One of the positives to hold Lloyds Banking Group (LSE: LLOY) shares are that interest rates have risen.
And that suits Lloyds because it depends on the spread between interest rates for much of its earnings. Indeed, the spread is the difference between the interest earned on the loan of money and the interest paid on customer deposits.
But profiting from interest rate spreads tends to be easier when base rates are high. So the previous ultra-low interest rate environment made it harder for banks like Lloyds to get a good crust.
Potential headwind
However, higher interest rates alone do not necessarily make Lloyds shares a good investment for 2023. One problem is that interest rates could be stable or even lower. Most commentators now expect the inflation rate to decline during 2023. And if inflation cools, there is likely no reason for central banks to raise key interest rates.
And this could be one of the reasons why the Lloyds share price does not make positive progress until 2022. All shares look ahead. So, although interest rates appear to be rising now, Lloyds shares may be moving forward in anticipation of a less favorable interest rate environment ahead.
But there is another potential difficulty for Lloyds. And this is the possibility that the UK faces a slowdown in economic activity. The bank’s business tends to flourish when customers are good with money. So, today’s muted stock price action may be looking forward to tougher times ahead.
But these things are difficult to measure. After all, Lloyds stock is not Lloyds business on the ground. And the stock will be hoping and trying to guess what will happen beyond the immediate challenges in the economy.
Front stockholder dividends
Indeed, the current cycle in the banking sector makes it difficult to invest in Lloyds shares with the certainty of a positive return. And the company’s multi-year record for earnings, cash flow and shareholder dividends speaks volumes about past challenges in the business.
One of the unpredictable results is the company’s perennial valuation.
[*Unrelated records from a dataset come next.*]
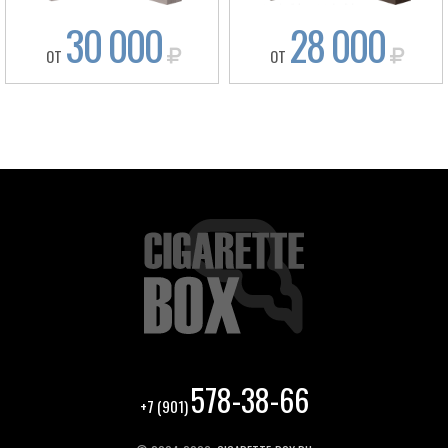
30 000
28 000
ОТ
ОТ
578-38-66
+7 (901)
And I don’t expect a re-rating anytime soon, or now. So, to me, the many variables involved in any business analysis make the stock dangerous. And I know many investors have been frustrated by Lloyds over the past few years.
However, changes in business and stock fortunes have provided some upside opportunities that may be profitable for some. However, there are also many downsides. However, City analysts are predicting a double percentage increase in shareholder dividends going forward. And the yield is running more than 5%. That factor is appealing to me.
Lloyds can gain operational and share price momentum from now. However, on balance, I put it in the ‘very difficult’ pile. And I would not choose it as a long-term investment that can last for 2023 and beyond.